[Disclaimer: The high-quality photos you see here are by Lauri Ahtiainen, and he owns the Miata in the shots]
This past Friday was certainly one of the harder driving days I’ve done. 11 hours of near-constant twisty-road driving, preceded by a cross-country jaunt the previous night just to get to the starting point, and three vehicles from the nine partaking took such a beating they didn’t make it home in one piece, or haven’t still done so. Boiling summer sun, soaking rain, oven lamb, sauna, beer.
I could say the Finnish summer has now officially begun. Let me relate the tale.
Part of our gearhead crew started off from the IKEA Vantaa parking lot. I got there early in my white E34, and grabbed some breakfast at the cafe beforehand. Soon enough, the rest of the capital region cars arrived: an E30 touring Design Edition, followed by a Renaultsport Megane, a Lotus 7 and a Mazda RX-8. We journeyed some 100km further to reach the other cars, waiting for us at an ABC service station, and started our actual B-road driving with the convoy strengthened with a Swiss import Miata, an E90 320d, a 540i manual wagon, an Audi A4 wagon, a Primera and a six-speed Fiat Stilo. In addition, there was a Suzuki Marauder bike. Certainly a random selection, but a car crew that shows the different tastes of a camaraderie.
We drove south from Nastola, driving quite gently to begin with. It did only take barely 30 minutes for the first casualty: the rider of the Marauder had touched the asphalt on a forest road corner and couldn’t keep the bike from ending up in the sticks. We only saw the RX-8 guys running to the scene and missed the event – as only debris was there to show where he went off. Amazingly, the rider recovered with only a sore finger and damaged pride, and the bike suffered a broken brake handle that kept it from continuing reasonably unharmed. The rider took his bike home, as he was reasonably local, and rejoined us in an Audi A3 later on.
After spending some time at a channel barrier that showed the signs of forest industry being quite vibrant in the region earlier, our route zigzagged through the southeast Finnish towns from where I hail. It was funny being home after a couple years spent elsewhere, as I’ve only rarely visited my hometown since moving to the west coast. With my parents having sold the apartment a some time ago, there’s just no reason to spend time there, and 99% of my local friends have moved away.

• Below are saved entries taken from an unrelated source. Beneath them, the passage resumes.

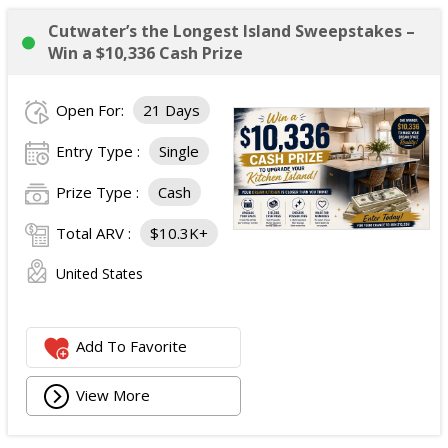
Cutwater’s the Longest Island Sweepstakes –
Win a $10,336 Cash Prize
Open For:
21 Days
Entry Type :
Single
Prize Type :
Cash
Total ARV :
$10.3K+
United States
Add To Favorite
View More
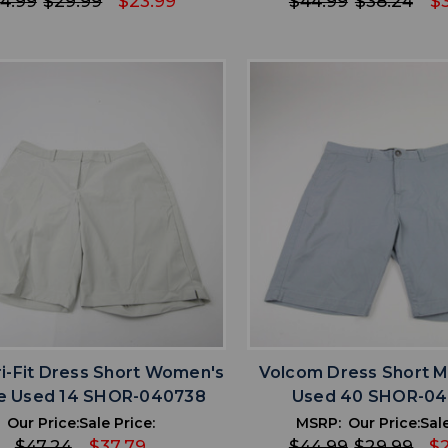
4.99
$29.99
$23.99
$44.99
$38.24
$
favorite
favorite
ADD TO WISHLIST
ADD TO WISHL
ri-Fit Dress Short Women's
Volcom Dress Short M
e Used 14 SHOR-040738
Used 40 SHOR-0
Our Price:
Sale Price:
MSRP:
Our Price:
Sale
$47.24
$37.79
$44.99
$29.99
$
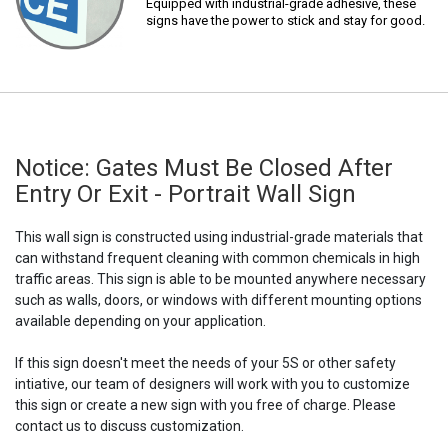
Equipped with industrial-grade adhesive, these
signs have the power to stick and stay for good.
Notice: Gates Must Be Closed After
Entry Or Exit - Portrait Wall Sign
This wall sign is constructed using industrial-grade materials that
can withstand frequent cleaning with common chemicals in high
traffic areas. This sign is able to be mounted anywhere necessary
such as walls, doors, or windows with different mounting options
available depending on your application.
If this sign doesn't meet the needs of your 5S or other safety
intiative, our team of designers will work with you to customize
this sign or create a new sign with you free of charge. Please
contact us to discuss customization.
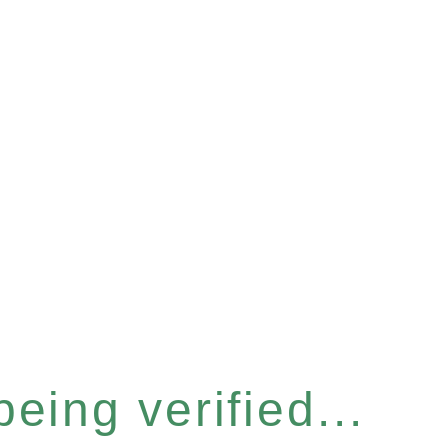
eing verified...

The region is slowly wilting due to the forest and paper industry winding down, and the contrast between Eastern and Western Finland is growing.
During breaks from driving, we made sure to take some Woollarding shots, which consists of posing next to the visible engine bay with one foot perched up on bumper or tire, as if you were discussing the car’s merits in the style of former Top Gear host, William Woollard. The pose craze is hilarious, and it has a Facebook page dedicated to it. By now, the 540i wagon and the Primera had departed and headed home.

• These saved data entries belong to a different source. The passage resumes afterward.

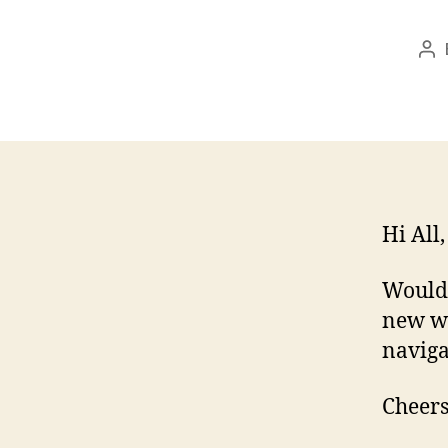
Po
au
Hi All,
Would 
new wi
naviga
Cheers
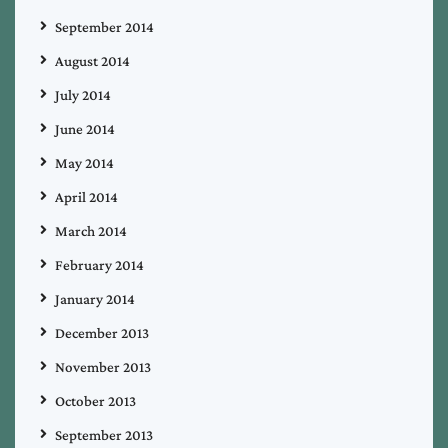
September 2014
August 2014
July 2014
June 2014
May 2014
April 2014
March 2014
February 2014
January 2014
December 2013
November 2013
October 2013
September 2013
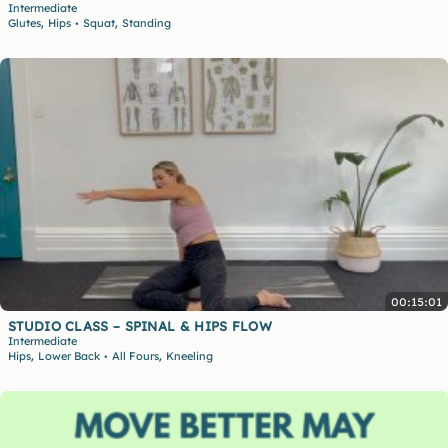
Intermediate
,
,
Glutes
Hips
Squat
Standing
•
00:15:01
STUDIO CLASS – SPINAL & HIPS FLOW
Intermediate
,
,
Hips
Lower Back
All Fours
Kneeling
•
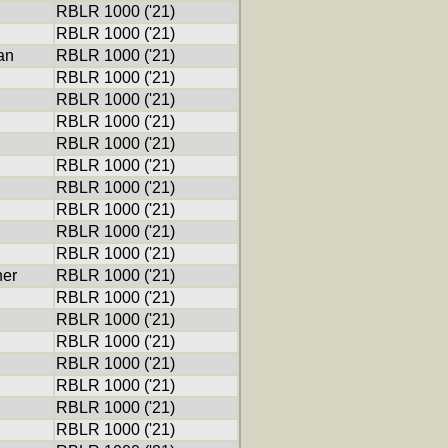
RBLR 1000 ('21)
RBLR 1000 ('21)
an
RBLR 1000 ('21)
RBLR 1000 ('21)
RBLR 1000 ('21)
RBLR 1000 ('21)
RBLR 1000 ('21)
RBLR 1000 ('21)
RBLR 1000 ('21)
RBLR 1000 ('21)
RBLR 1000 ('21)
RBLR 1000 ('21)
ner
RBLR 1000 ('21)
RBLR 1000 ('21)
RBLR 1000 ('21)
RBLR 1000 ('21)
RBLR 1000 ('21)
RBLR 1000 ('21)
RBLR 1000 ('21)
RBLR 1000 ('21)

After negotiating the demanding but dynamic Museotie or Kuninkaantie, the old “King’s Road” amidst the coastal scenery east from Hamina, the heavens opened. And immediately, the E30 wagon lost its will to live and died aside the road, while the thunderstorm washed over us. Around this time, the red Fiat started displaying gearbox trouble, manifesting a grouching noise that slowly amplified. The E30 was attempted to be revived, but we had a dinner appointment we couldn’t miss, and almost made it in good time for the delicious oven lamb that had been cooked overnight. It felt like a reward after a tough day driving, but we still had a journey to continue: after some more driving, we stocked up on supplies at a service station, followed a leading car that took a wrong route, and added a little more distance to our drive. It’s never a bad thing to spend time behind the wheel in the Finnish lake district, as the scenery is lovely.

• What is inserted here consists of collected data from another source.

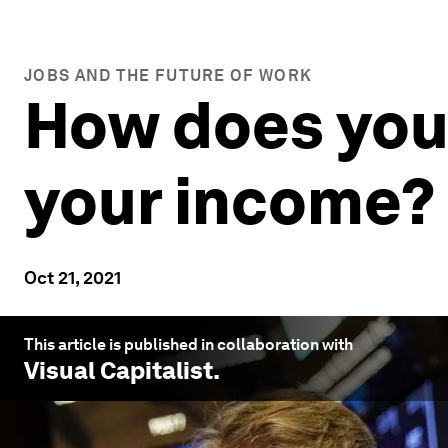
JOBS AND THE FUTURE OF WORK
How does your
your income?
Oct 21, 2021
This article is published in collaboration with
Visual Capitalist
.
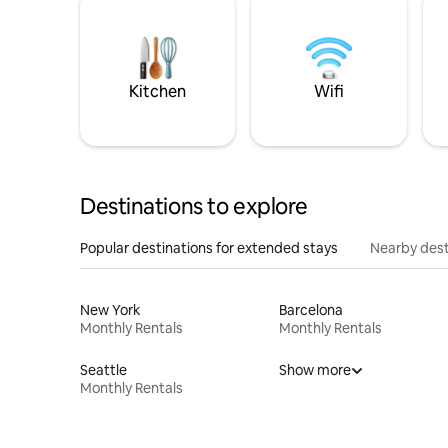
Kitchen
Wifi
Destinations to explore
Popular destinations for extended stays
Nearby dest
New York
Barcelona
Monthly Rentals
Monthly Rentals
Seattle
Show more
Monthly Rentals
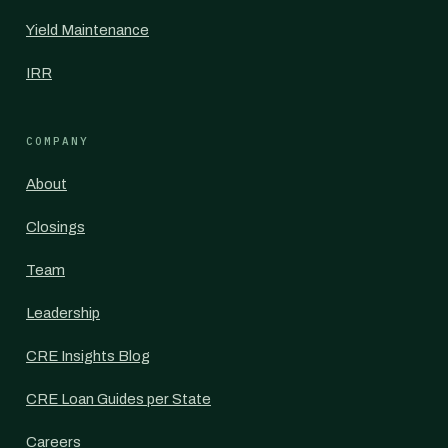
Yield Maintenance
IRR
COMPANY
About
Closings
Team
Leadership
CRE Insights Blog
CRE Loan Guides per State
Careers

Our destination was a train drivers’ cottage not too far from the Karelia Brigade of the Finnish Defence Forces, a place where a lot of young Finns have spent their time getting frustrated in a forest. But we enjoyed a proper sauna accompanied by beers and a dive in the lake for those not put off by the freezingly cold water. I jumped in and immediately regretted. But it was worth it, no question.
The next morning, we gathered our stuff and started the way home. It didn’t take long, however, for the Fiat to turn the remains of the gearbox into terrible crunching noises, and it had to be left in the nearest town to wait for the tow truck. I gave the Fiat driver a lift to the train station, so at least he could get home; drove around my old hometown in a wistful mood and rejoined the other guys for a quick kebab before they headed west to their respective homes, having tinkered with the still-lifeless E30 wagon.
I turned the BMW’s nose back north, spending a couple days at our own summer cottage and only later driving back west late Monday night. Over 2000km in one weekend – Finland in the summertime behind the wheel.